老者上了年纪,耳力不佳,阿滢得扯着嗓子喊才行。
“我是施玄文的女儿,施滢。”
“这是我的夫婿,李十七。”
“不过……我娘已经去世很多年了。”
老者浑浊的眼睛睁大了些,先看阿滢,再看闻时,仔细辨认着。良久,老者叹:“好,好啊,施姑娘有了后代。”
阿滢和十七互相瞅了眼,从对方眸中读到茫然。从这位老者的年纪和称呼来分析,不是阿娘口中的漂亮郎君,也不是阿娘的亲人。
老者颤颤巍巍,从包袱里取出一方帕子,一层一层揭开帕子。
阿滢猜测,或许是重要的信物,或者干脆就是银钱,不然不会这么宝贝。
但帕子包裹的只是破旧的纸团。
“老夫把阄儿带到了。”
**
数十年前,青葱少女施玄文天不怕地不怕,挎着包袱就敢远走他乡。
虽然只读了几本武侠话本,会点三脚猫功夫,但施玄文对自己可有信心了,誓要闯出一片天。
她热爱探索,惩恶扬善,每天都对生活有着饱满的热情。
直到折在漂亮郎君身上。
初遇那日下了大雪,路上行人个个裹得像端午佳节的粽子,漂亮郎君也是,然而长得好看的人天生有优势,一下子就能在人群中凸显出来。
他生得雌雄莫辨,唯一露在外面的是白里透红的脸庞,施玄文登时就看呆了。
寻常人脸蛋冻得通红,她看了只会善心发作,赶紧把人摁到火堆旁,烤一烤,回回温。
漂亮郎君不一样,她看了手痒,特别想上手摸摸看他的皮肤与寻常人究竟有什么不同。更深入的,便是字面意思的一亲芳泽。
如此登徒子的行为当然只能在心里想一想。
施玄文克制地双手环抱,靠在逆旅门口,孤傲中透着俊逸。
可惜漂亮郎君对她视而不见。
但没关系,住同一间逆旅相当于处在同一屋檐下,她有的是机会释放魅力。
经过施玄文的不懈努力,成功睡到漂亮郎君,堪称美事。
然而她眼中的心意相通并不存在,漂亮郎君卷了她的细软跑了。
施玄文岂能忍受?
她立誓报仇。
但身无分文,连下一顿饭都没着落。
施玄文就是那个时候学的杀鱼。她在草市杀了三个月的鱼,死在她手下的鱼虾蟹贝没有一万也有八千,可谓鲜血淋漓,罪孽深重。
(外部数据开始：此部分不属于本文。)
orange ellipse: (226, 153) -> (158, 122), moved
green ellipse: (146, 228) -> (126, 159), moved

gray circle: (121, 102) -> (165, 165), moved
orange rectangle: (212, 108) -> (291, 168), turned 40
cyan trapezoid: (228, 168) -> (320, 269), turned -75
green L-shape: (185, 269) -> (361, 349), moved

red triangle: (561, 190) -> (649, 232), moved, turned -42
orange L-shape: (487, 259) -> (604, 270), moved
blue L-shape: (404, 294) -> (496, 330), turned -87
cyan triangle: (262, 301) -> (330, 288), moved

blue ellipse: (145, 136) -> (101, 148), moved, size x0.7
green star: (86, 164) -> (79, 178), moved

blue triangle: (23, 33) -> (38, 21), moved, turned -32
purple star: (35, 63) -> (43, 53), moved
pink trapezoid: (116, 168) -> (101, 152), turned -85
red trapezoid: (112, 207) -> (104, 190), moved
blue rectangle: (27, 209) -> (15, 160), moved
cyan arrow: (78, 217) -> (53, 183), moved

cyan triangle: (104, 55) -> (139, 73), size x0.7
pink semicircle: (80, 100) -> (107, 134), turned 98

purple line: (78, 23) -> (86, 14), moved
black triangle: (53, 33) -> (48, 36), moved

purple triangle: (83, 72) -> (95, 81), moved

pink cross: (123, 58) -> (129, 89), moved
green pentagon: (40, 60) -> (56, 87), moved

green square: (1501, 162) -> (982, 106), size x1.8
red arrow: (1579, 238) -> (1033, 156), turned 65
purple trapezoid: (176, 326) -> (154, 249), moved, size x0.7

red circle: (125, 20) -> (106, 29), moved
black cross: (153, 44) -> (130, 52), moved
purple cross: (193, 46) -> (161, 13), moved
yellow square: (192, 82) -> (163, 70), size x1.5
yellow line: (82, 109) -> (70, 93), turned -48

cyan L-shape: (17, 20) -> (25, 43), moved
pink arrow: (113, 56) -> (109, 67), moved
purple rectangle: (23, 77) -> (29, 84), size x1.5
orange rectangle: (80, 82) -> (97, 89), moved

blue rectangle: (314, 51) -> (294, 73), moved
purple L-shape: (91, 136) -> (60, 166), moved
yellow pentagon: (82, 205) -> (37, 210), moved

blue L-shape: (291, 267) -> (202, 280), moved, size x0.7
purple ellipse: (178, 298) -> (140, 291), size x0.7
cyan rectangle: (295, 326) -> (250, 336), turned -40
但与此同时,鱼虾蟹贝被做成美味菜肴填饱无数人的肚子,功过相抵,施玄文才不会为难自己。
赚足盘缠,四处打听,终于得知漂亮郎君的踪迹。
说来也怪,漂亮郎君投在正经门派,是正经弟子,竟也做这种偷鸡摸狗的营生,说出去脸都丢光了。
施玄文不作他想,杀将过去。
崩山派位于蚌山顶上,据传创立门派的祖师爷嫌蚌山太难听,遂改名为崩山派,听起来摧枯拉朽、威风凛凛。
施玄文赶到之时,崩山派内斗,斗到只剩最后三人。
漂亮郎君早就死了。
如此草率的门派,漂亮郎君的死法也很草率,写进话本会被人嘲笑江郎才尽的那种草率。
施玄文哪里肯信,徒手刨坟,非要亲眼看一看漂亮郎君真容,以便确认。
这时,崩山派小师弟怯生生站出来,提醒:“施姑娘,师兄不在这儿。”
施玄文怒:“你不是说他死了?”
小师弟:“师兄是死了呀,但我还没来得及埋,最近死的师兄、师叔、师伯太多了,我埋不过来。”
施玄文:“……”
另外两个幸存的弟子接连表示:“对,对,施姑娘,我们带你去瞻仰师兄遗容吧。”
施玄文:“……”
施玄文见到了漂亮郎君。
即便满脸血污,也俊美得让人失语。
施玄文失语了一会儿,理智回笼:“他偷了我二十两银子、三个馒头、两身换洗衣服。你们门派还有主事的人么,我上哪儿领回失物?”
三个弟子面面相觑。
显然,崩山派彻底崩溃,没有主事之人。
施玄文气笑了,事到如今再发生什么事情她都能快速接受,就差没见过鬼了。
小师弟站出来说:“不如我们抓阄吧,抓到阄儿的那个人担任掌门。施姑娘,你也一起抓吧?”
“我又不是你们门派的。”
施玄文不参与抓阄,正好作为见证者。
即便如此,小师弟还是团了四个阄儿。
最终是另一名弟子抓到写有“掌门”的纸团,他先是一喜,旋即愁闷漫上心头——如今的崩山派可是烂摊子。
施玄文催促:“既然你成了掌门,把失物还我。”
掌门带两名长老翻箱倒柜,凑出十八两银子,还有些零碎的铜板。山上没有馒头,倒是有前几天烙的饼,掌门闻了下,馊了。
掌门尴尬地表示:“施姑娘且等一等,我现给你烙,我烙的饼可香了,师兄们都爱吃。”
他原本就是负责膳房的。
施玄文挠挠头,凑合着跟他们仨一起吃了饭。
下山时,除了十八两银子,施玄文还捎上一个水囊,里面是烧开晾凉的清水,掌门亲自给她灌的。
**
“所以,您就是崩山派掌门?”
水阁内,阿滢问。
老者听了三遍才听清,摆摆手说不是,“老夫是长老,对,长老。”
这段往事听起来荒诞中犹带戏谑,但是听老者依然自称长老,就可知道老者对门派身份的认同。
老者展开空白纸团,说:“我是当年的小师弟,这个阄儿是我给施姑娘准备的,可惜施姑娘没抓。如今崩山派壮大了,人数突破八百,当年的掌门和另一位长老已经过世,只剩我记得施姑娘。唉,要是施姑娘还在,掌门该由她来当。”
听到八百人,阿滢震惊地看向闻时,“你听过崩山派吗?”
“没。”
“好神秘啊。”
话音刚落,老者又从包袱里掏出一些物什。
面额为十贯的交子,共有二十张;另有两身簇新的女子衣裳。
“当年崩山派欠施姑娘二两银子未清,说来真是羞愧难当,多亏施姑娘不计较。如今特意奉上二百贯,聊表谢意。”
当晚,阿滢把老者留下的纸团展平,供奉于阿娘灵前。
不禁想起阿娘的早逝。
每逢阴雨,阿娘骨骼酸涨,恐怕就是年轻时闯荡江湖落下的病根。
饶是如此,阿娘仍然选择留在江边,靠着一支竹篙,一叶扁舟,把她拉扯长大。
没有血缘为纽带,却远胜亲母。
十七端来两只酒盅,和阿滢一起,敬施少侠,也敬母亲。